Over the past few decades, neuroscientists have made great progress in mapping the brain by deciphering the functions of individual neurons that perform very specific tasks, such as recognizing the location or color of an object.
But many neurons, especially in brain regions that perform sophisticated functions such as thinking and planning, don’t fit into this pattern. Instead of responding exclusively to one stimulus or task, these neurons react in different ways to a wide variety of things.
MIT neuroscientist Earl Miller first noticed these unusual activity patterns about 20 years ago, while recording the electrical activity of neurons in animals trained to perform complex tasks. During one task, such neurons might distinguish between colors, but under different conditions, they might issue a motor command.
At the time, Miller and colleagues proposed that this type of neuronal flexibility is key to cognitive flexibility, which gives the brain its ability to learn so many new things on the fly. At first, that theory encountered resistance “because it runs against the traditional idea that you can figure out the clockwork of the brain by figuring out the one thing each neuron does,” Miller says.

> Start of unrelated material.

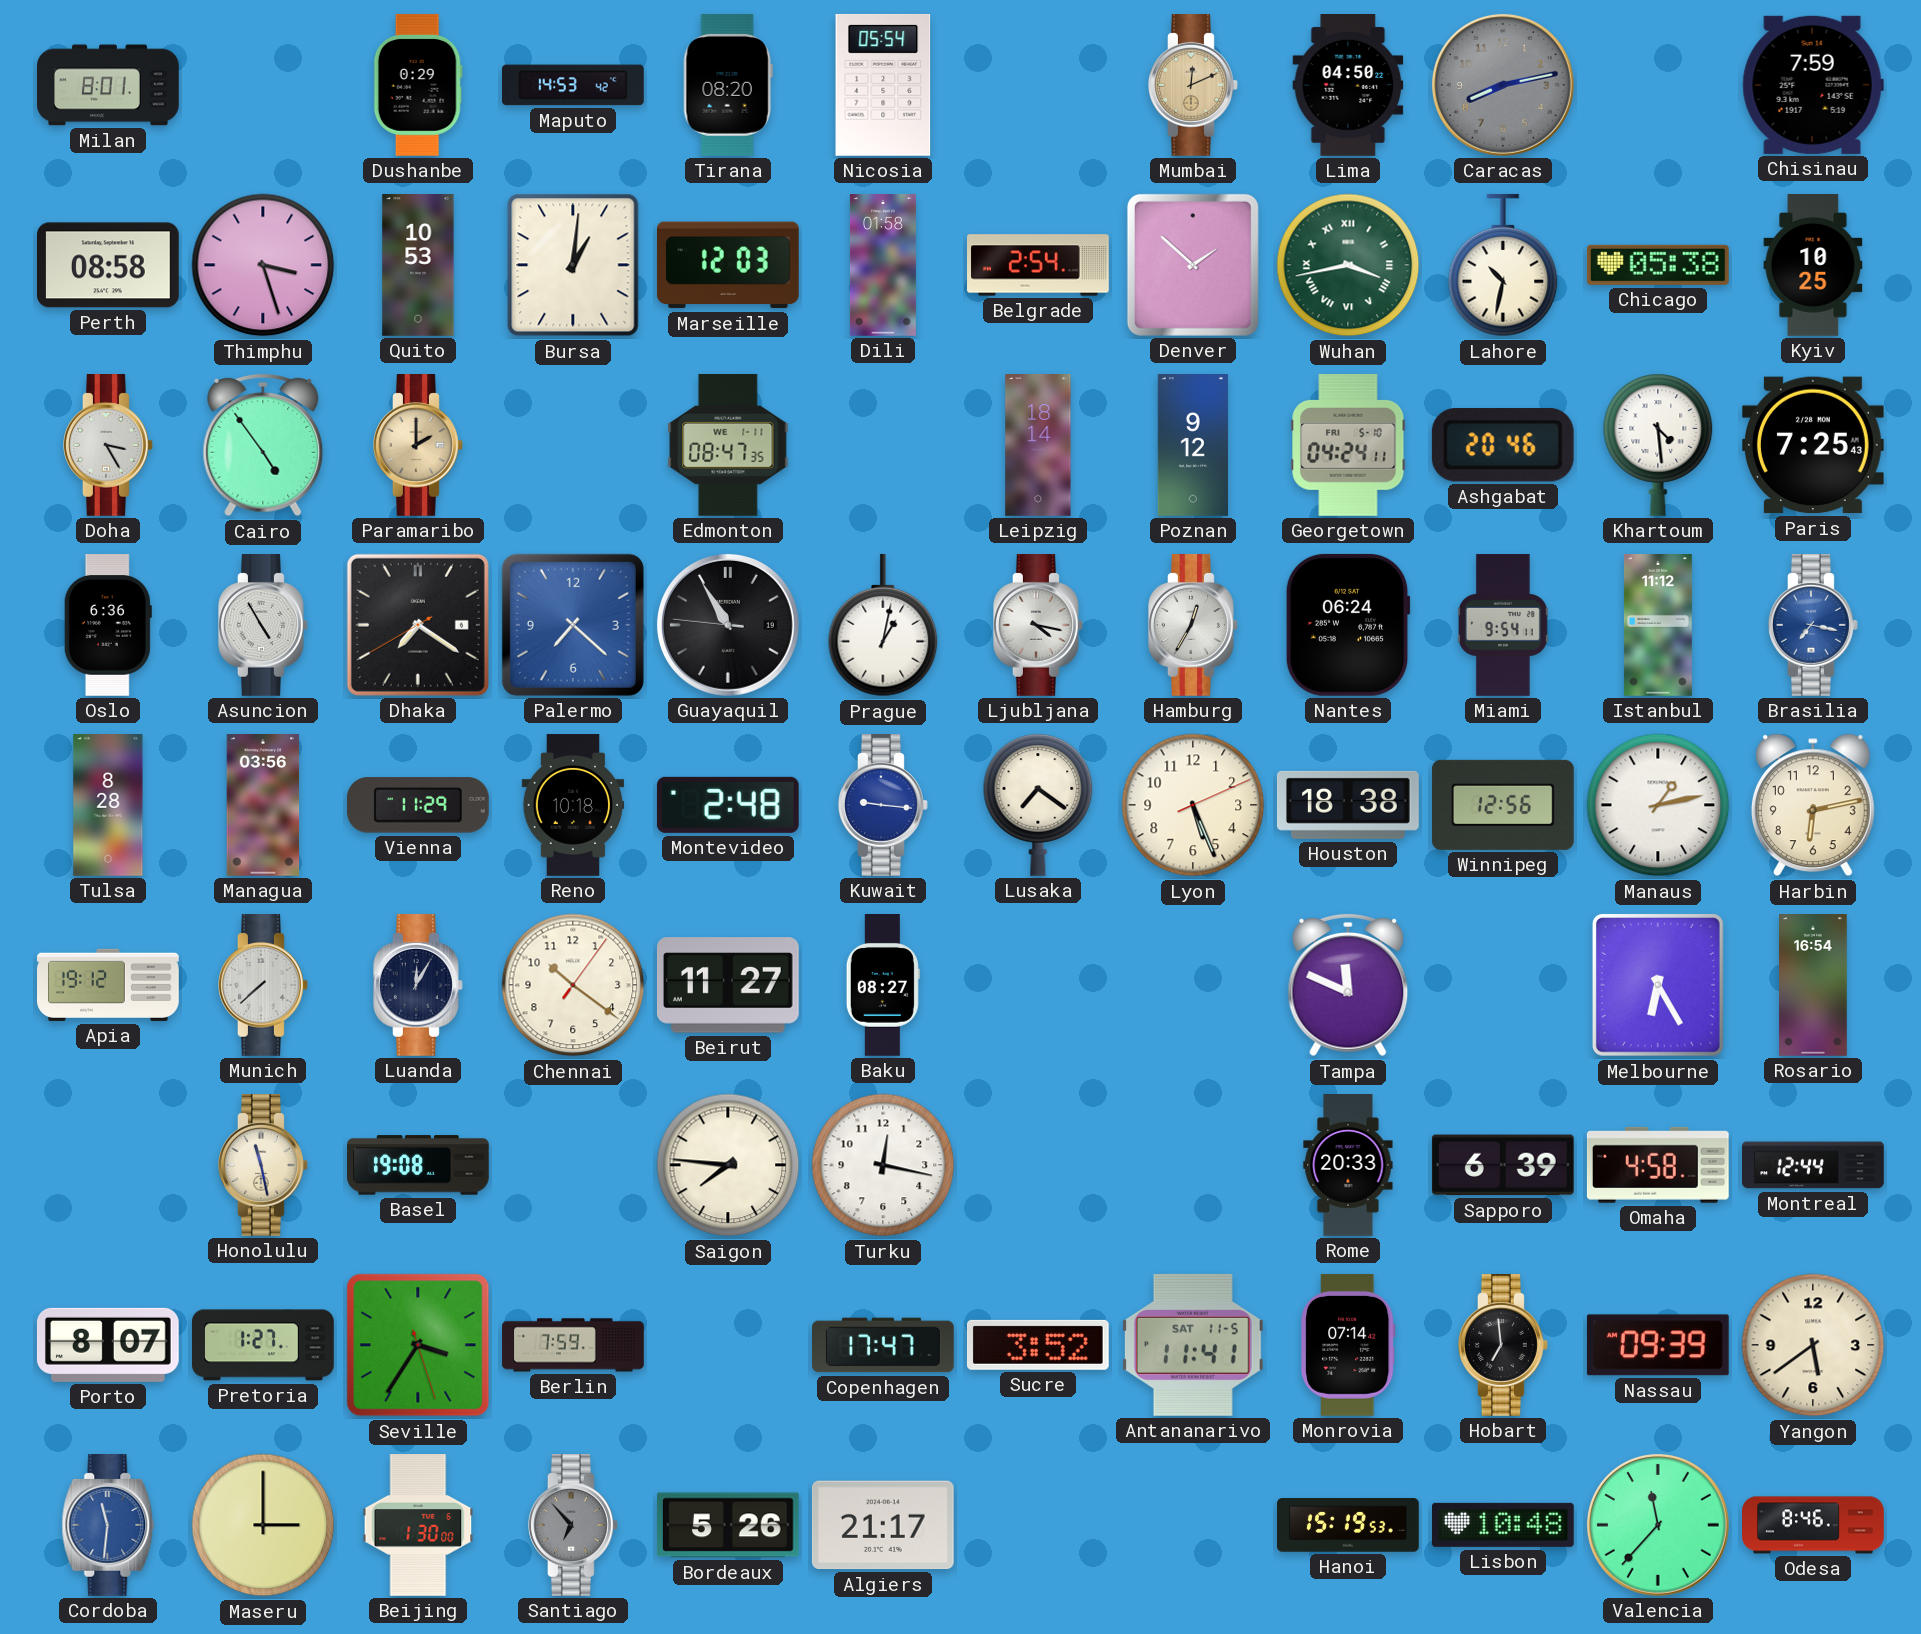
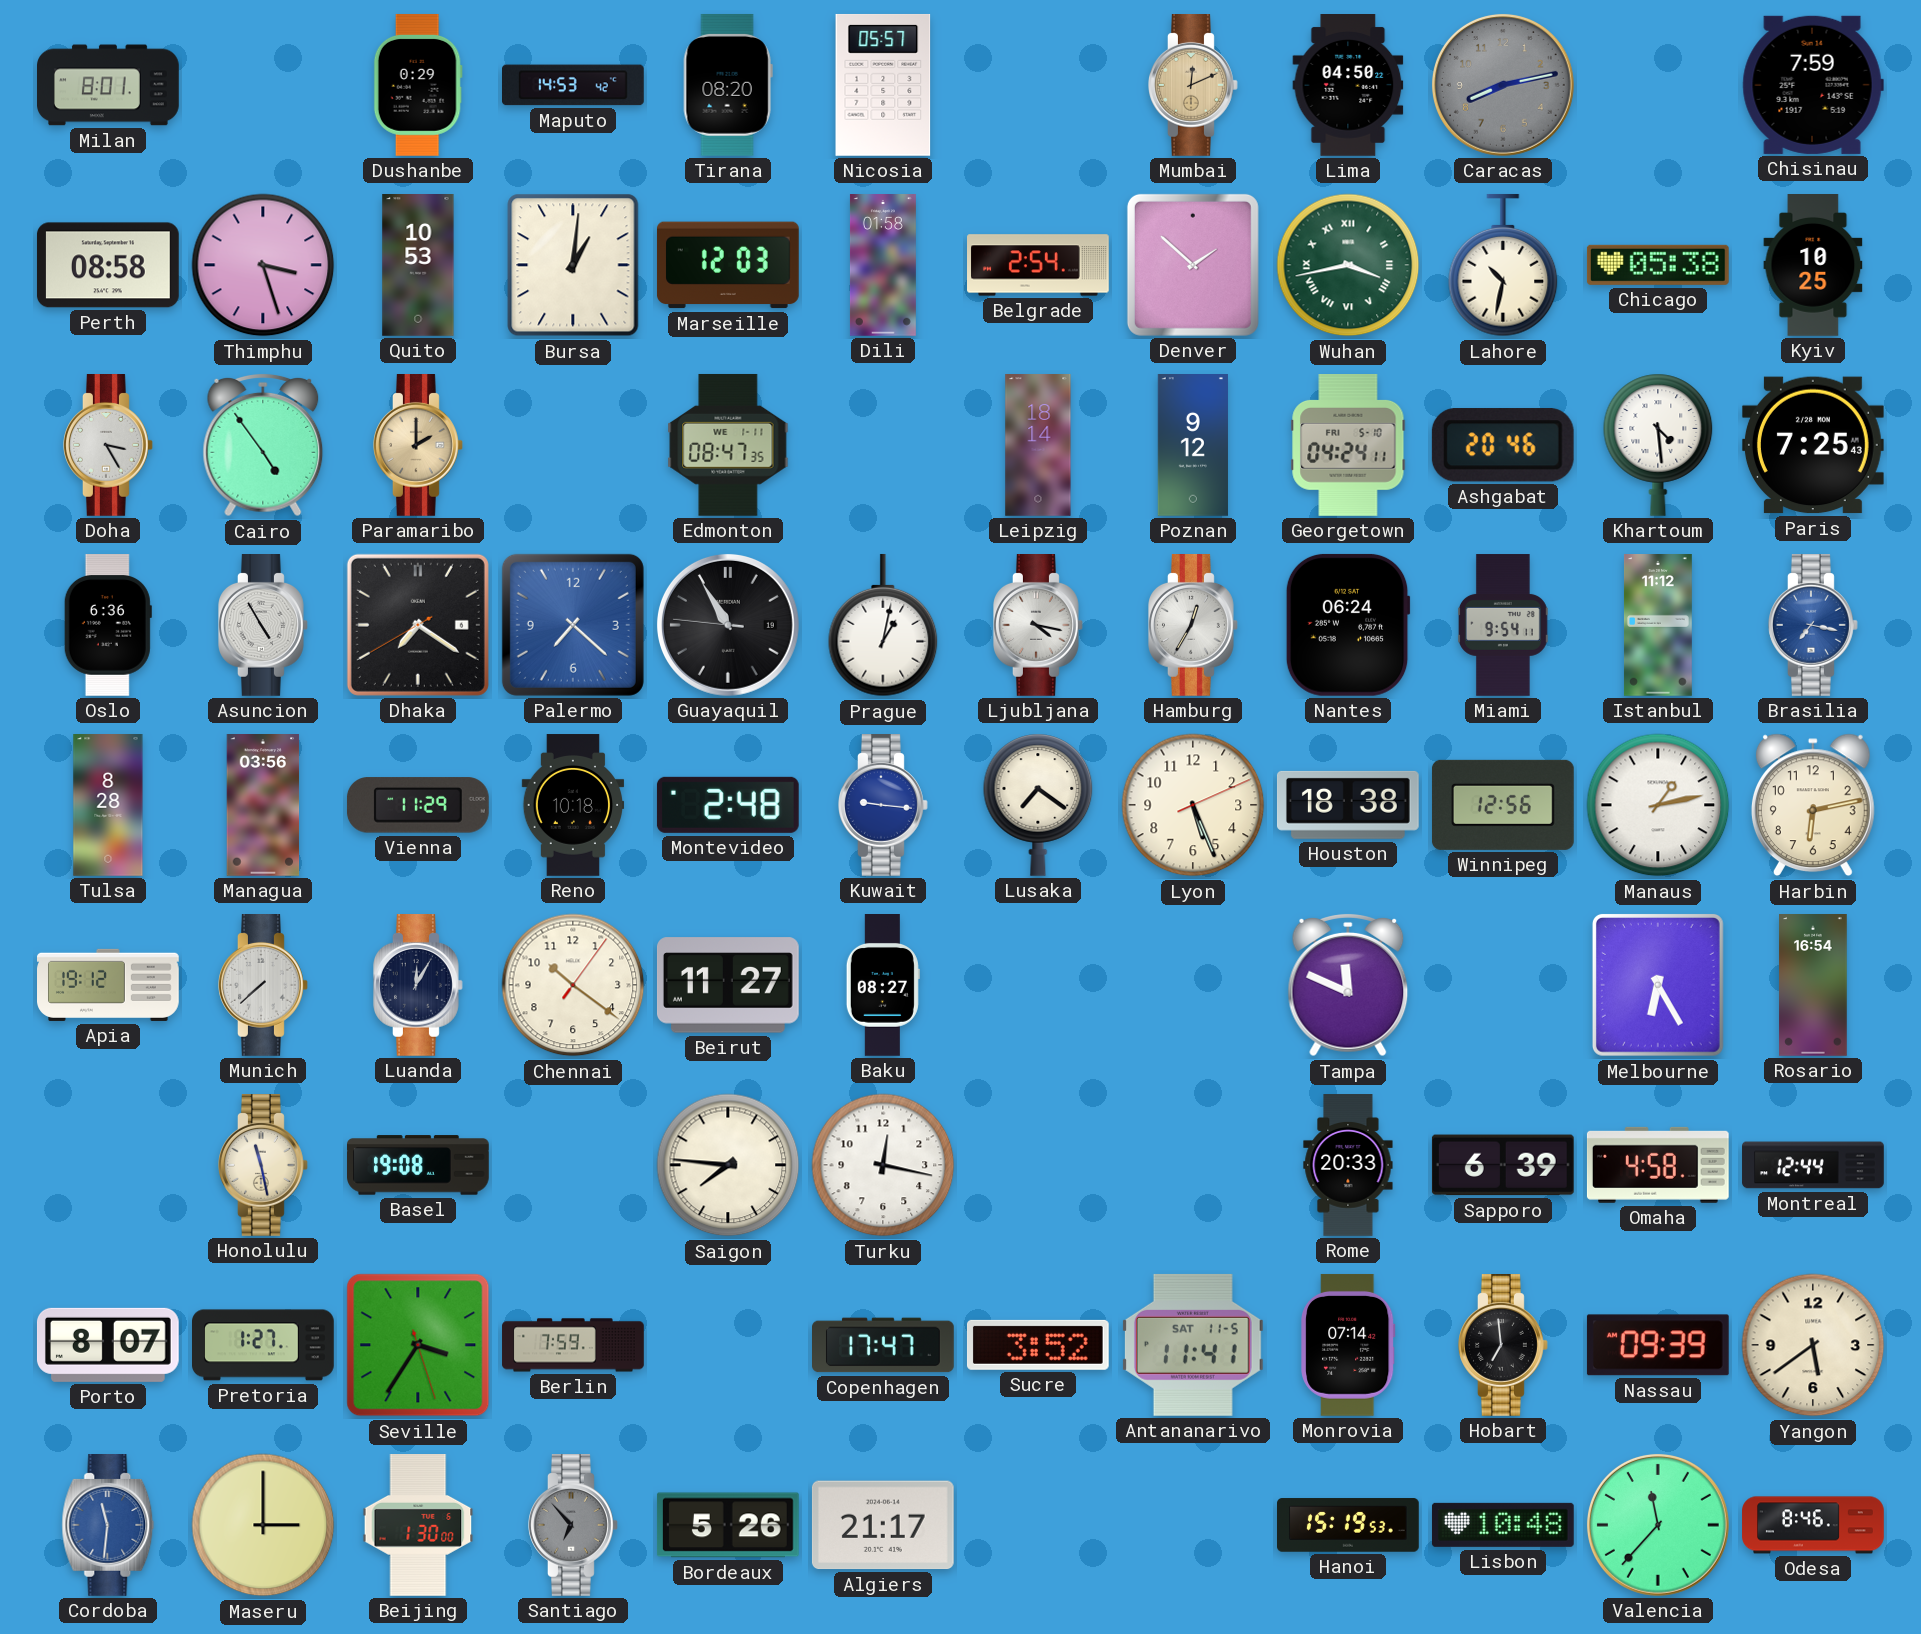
Nicosia: 05:54 -> 05:57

In a recent paper published in Nature, Miller and colleagues at Columbia University described a computer model they developed to determine more precisely what role these flexible neurons play in cognition. They found that the cells are critical to the human brain’s ability to learn a large number of complex tasks.

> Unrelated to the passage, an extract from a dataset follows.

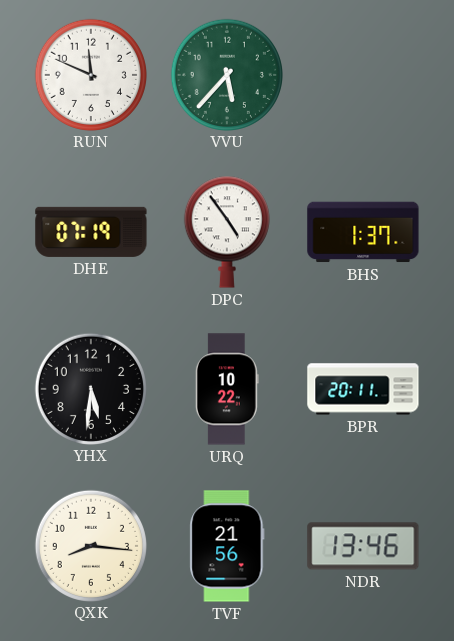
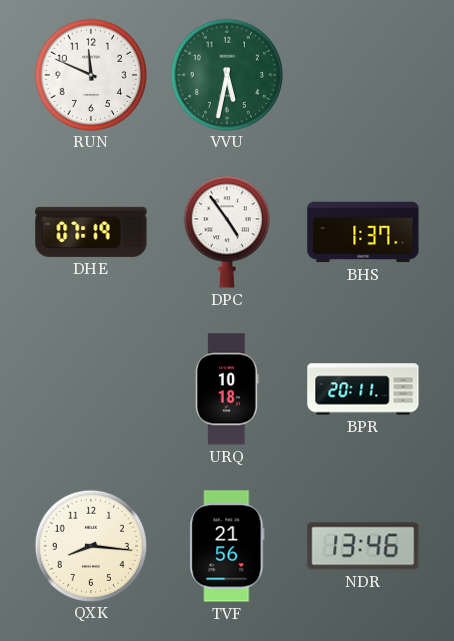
VVU: 5:37 -> 5:32
YHX: 5:31 -> none
URQ: 10:22 -> 10:18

Columbia professor Stefano Fusi created the model using experimental data gathered by Miller and his former grad student Melissa Warden, PhD ‘06. The data came from electrical recordings from brain cells of monkeys trained to look at a sequence of two pictures and remember the pictures and the order in which they appeared.
The computer model revealed that flexible neurons are critical to performing this kind of complex task, and they also greatly expand the capacity to learn many different things. In the computer model, neural networks without these flexible neurons could learn about 100 tasks before running out of capacity. That capacity expanded to tens of millions of tasks as flexible neurons were added to the model. When they reached about 30 percent of the total, the network’s capacity became “virtually unlimited,” Miller says—just like that of a human brain.